- **EXTRACTED INFORMATION**
■ ■ ■ ■ ■
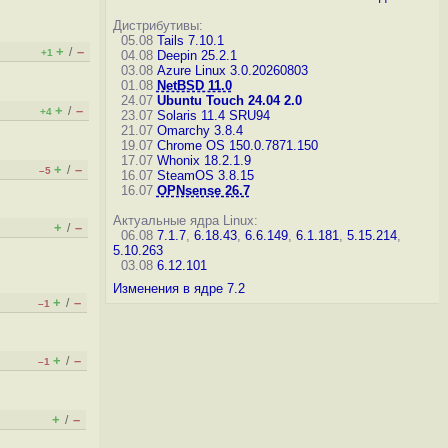
Дистрибутивы:
05.08
Tails 7.10.1
+
–
/
+1
04.08
Deepin 25.2.1
03.08
Azure Linux 3.0.20260803
01.08
NetBSD 11.0
24.07
Ubuntu Touch 24.04 2.0
+
–
/
+4
23.07
Solaris 11.4 SRU94
21.07
Omarchy 3.8.4
19.07
Chrome OS 150.0.7871.150
17.07
Whonix 18.2.1.9
+
–
/
–5
16.07
SteamOS 3.8.15
16.07
OPNsense 26.7
Актуальные ядра Linux:
+
–
/
06.08
7.1.7
,
6.18.43
,
6.6.149
,
6.1.181
,
5.15.214
,
5.10.263
03.08
6.12.101
Изменения в ядре 7.2
+
–
/
–1
+
–
/
–1
+
–
/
■ ■ ■ ■ ■
- **WORK ITEM**
Reproduce the entries above word for word. Pictures stay out.

- **RESULT FOR THIS EXERCISE**
Дистрибутивы:
05.08
Tails 7.10.1
+
–
/
+1
04.08
Deepin 25.2.1
03.08
Azure Linux 3.0.20260803
01.08
NetBSD 11.0
24.07
Ubuntu Touch 24.04 2.0
+
–
/
+4
23.07
Solaris 11.4 SRU94
21.07
Omarchy 3.8.4
19.07
Chrome OS 150.0.7871.150
17.07
Whonix 18.2.1.9
+
–
/
–5
16.07
SteamOS 3.8.15
16.07
OPNsense 26.7
Актуальные ядра Linux:
+
–
/
06.08
7.1.7
,
6.18.43
,
6.6.149
,
6.1.181
,
5.15.214
,
5.10.263
03.08
6.12.101
Изменения в ядре 7.2
+
–
/
–1
+
–
/
–1
+
–
/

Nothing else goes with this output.